One of the next steps is to acquire money to construct the portion outside of Cleveland, and the Cleveland Heights City Council started that process at its regular meeting Monday night.
Cleveland Heights City Council members authorized Susanna Niermann O’Neil, acting city manger, to apply for funding under the federal Transportation Enhancements Program in conjunction with the City of Shaker Heights and the Northeast Ohio Areawide Coordinating Agency.
O’Neil said Shaker Heights asked that Cleveland Heights join in this effort.
If the grant is awarded, the city will provide matching funds at 20 percent for a portion of the engineering costs. The match will not exceed $30,000, said Vice Mayor Dennis Wilcox.

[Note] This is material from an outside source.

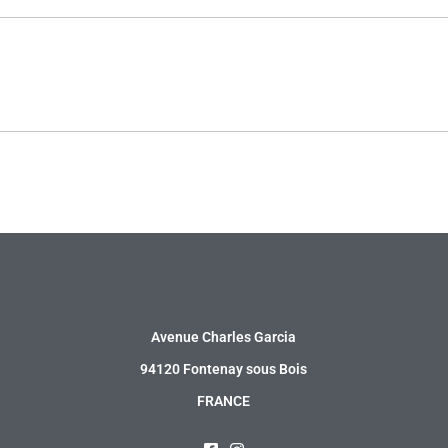
Adresse
Avenue Charles Garcia
94120 Fontenay sous Bois
FRANCE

“As you know, improving bicycle infrastructure between Cleveland Heights and University Circle and from Cleveland Heights to Shaker Heights would benefit the city and its residents by providing a healthy, ecologically sustainable alternative to driving for commuting, general transportation and recreation,” Wilcox said.
If the funding is approved, it would link up the Harrison-Dillard Bikeway, built in 1997. The 3.7-mile trail runs from Lake Erie and Gordon Park through Rockefeller Park along MLK Drive, said Martin Cader, bicycle and pedestrian coordinator for the Cleveland Planning Commission.

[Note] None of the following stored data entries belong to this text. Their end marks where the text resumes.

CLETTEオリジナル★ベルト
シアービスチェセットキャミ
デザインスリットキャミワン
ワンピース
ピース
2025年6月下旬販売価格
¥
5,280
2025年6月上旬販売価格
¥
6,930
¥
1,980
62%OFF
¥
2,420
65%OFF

Cader said the bulk of the work on the 1.5 miles of new trail in Cleveland will likely be complete by the end of August. The city will need to add minor landscaping and other details, so the entire project in Cleveland should be finished by fall.
The old bikeway will receive ramp and crosswalk upgrades and be repaved as well, he said.
The portion for Cleveland Heights and Shaker Heights to connect to the Lower Shaker Lake is less than a mile, he said, and will link at the intersection of Stokes and MLK and follow Fairhill Road.
The multipurpose trail will be 10 feet wide and have two lanes for bike traffic, he said.
Cleveland has spent about $1.62 million on the project, and it was paid for using some money from the city's capital improvement fund and with a stimulus grant from the American Recovery and Reinvestment Act.
“We’re connecting people to one of our major employment centers in Cleveland — University Circle … A lot of cyclists are coming down from Cleveland Heights and Shaker Heights, so this will hopefully spur more people to use their bike to go to work as opposed to driving their car that short distance down the hill,” Cader said. “We’re really starting to create a regional trail network that will make us a much more bike friendly city.”